- **TASK BRIEF**:
Exact copies of all entries are needed. Pictures are to be left out.

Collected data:
Segment Open

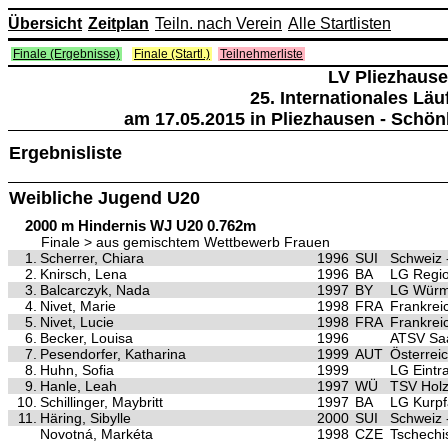
Übersicht
Zeitplan
Teiln. nach Verein
Alle Startlisten
Finale (Ergebnisse)
Finale (Startl.)
Teilnehmerliste
LV Pliezhaus
25. Internationales Lä
am 17.05.2015 in Pliezhausen - Schö
Ergebnisliste
Weibliche Jugend U20
2000 m Hindernis WJ U20 0.762m
Finale > aus gemischtem Wettbewerb Frauen
1.
Scherrer, Chiara
1996
SUI
Schweiz 
2.
Knirsch, Lena
1996
BA
LG Regio
3.
Balcarczyk, Nada
1997
BY
LG Würm 
4.
Nivet, Marie
1998
FRA
Frankrei
5.
Nivet, Lucie
1998
FRA
Frankrei
6.
Becker, Louisa
1996
ATSV Sa
7.
Pesendorfer, Katharina
1999
AUT
Österreic
8.
Huhn, Sofia
1999
LG Eintra
9.
Hanle, Leah
1997
WÜ
TSV Holz
10.
Schillinger, Maybritt
1997
BA
LG Kurpf
11.
Häring, Sibylle
2000
SUI
Schweiz 
Novotná, Markéta
1998
CZE
Tschechi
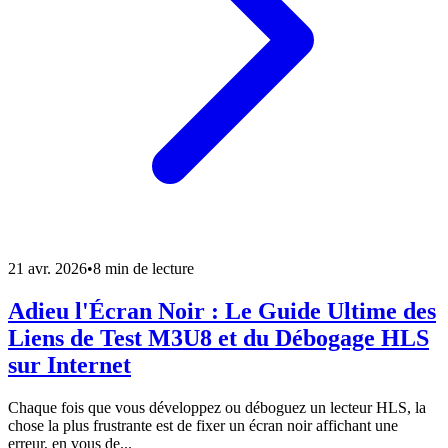
21 avr. 2026
•
8 min de lecture
Adieu l'Écran Noir : Le Guide Ultime des
Liens de Test M3U8 et du Débogage HLS
sur Internet
Chaque fois que vous développez ou déboguez un lecteur HLS, la
chose la plus frustrante est de fixer un écran noir affichant une
erreur, en vous de...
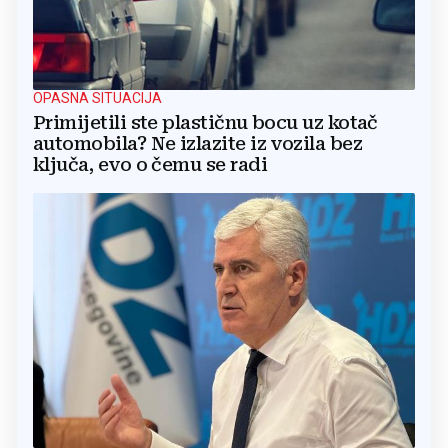
OPASNA SITUACIJA
Primijetili ste plastičnu bocu uz kotač
automobila? Ne izlazite iz vozila bez
ključa, evo o čemu se radi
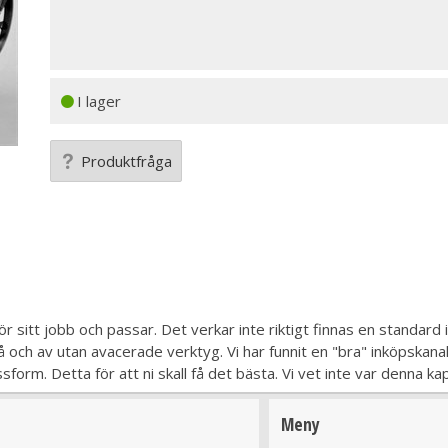
I lager
Produktfråga
gör sitt jobb och passar. Det verkar inte riktigt finnas en standar
 och av utan avacerade verktyg. Vi har funnit en "bra" inköpskanal
sform. Detta för att ni skall få det bästa. Vi vet inte var denna ka
Meny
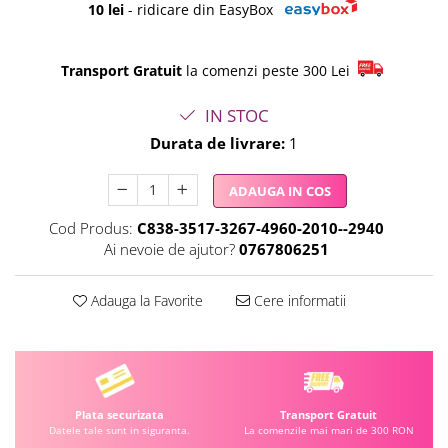
10 lei
- ridicare din EasyBox
Transport Gratuit
la comenzi peste 300 Lei
IN STOC
Durata de livrare:
1
ADAUGA IN COS
Cod Produs:
C838-3517-3267-4960-2010--2940
Ai nevoie de ajutor?
0767806251
Adauga la Favorite
Cere informatii
Plata securizata
Transport Gratuit
Datele tale sunt in siguranta.
La comenzile mai mari de 300 RON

Segment Closed

- **SOLUTION TO THIS EXERCISE**:
Übersicht
Zeitplan
Teiln. nach Verein
Alle Startlisten
Finale (Ergebnisse)
Finale (Startl.)
Teilnehmerliste
LV Pliezhaus
25. Internationales Lä
am 17.05.2015 in Pliezhausen - Schö
Ergebnisliste
Weibliche Jugend U20
2000 m Hindernis WJ U20 0.762m
Finale > aus gemischtem Wettbewerb Frauen
1.
Scherrer, Chiara
1996
SUI
Schweiz 
2.
Knirsch, Lena
1996
BA
LG Regio
3.
Balcarczyk, Nada
1997
BY
LG Würm 
4.
Nivet, Marie
1998
FRA
Frankrei
5.
Nivet, Lucie
1998
FRA
Frankrei
6.
Becker, Louisa
1996
ATSV Sa
7.
Pesendorfer, Katharina
1999
AUT
Österreic
8.
Huhn, Sofia
1999
LG Eintra
9.
Hanle, Leah
1997
WÜ
TSV Holz
10.
Schillinger, Maybritt
1997
BA
LG Kurpf
11.
Häring, Sibylle
2000
SUI
Schweiz 
Novotná, Markéta
1998
CZE
Tschechi
21 avr. 2026
•
8 min de lecture
Adieu l'Écran Noir : Le Guide Ultime des
Liens de Test M3U8 et du Débogage HLS
sur Internet
Chaque fois que vous développez ou déboguez un lecteur HLS, la
chose la plus frustrante est de fixer un écran noir affichant une
erreur, en vous de...
OPASNA SITUACIJA
Primijetili ste plastičnu bocu uz kotač
automobila? Ne izlazite iz vozila bez
ključa, evo o čemu se radi
I lager
Produktfråga
gör sitt jobb och passar. Det verkar inte riktigt finnas en standar
 och av utan avacerade verktyg. Vi har funnit en "bra" inköpskanal
sform. Detta för att ni skall få det bästa. Vi vet inte var denna ka
Meny
10 lei
- ridicare din EasyBox
Transport Gratuit
la comenzi peste 300 Lei
IN STOC
Durata de livrare:
1
ADAUGA IN COS
Cod Produs:
C838-3517-3267-4960-2010--2940
Ai nevoie de ajutor?
0767806251
Adauga la Favorite
Cere informatii
Plata securizata
Transport Gratuit
Datele tale sunt in siguranta.
La comenzile mai mari de 300 RON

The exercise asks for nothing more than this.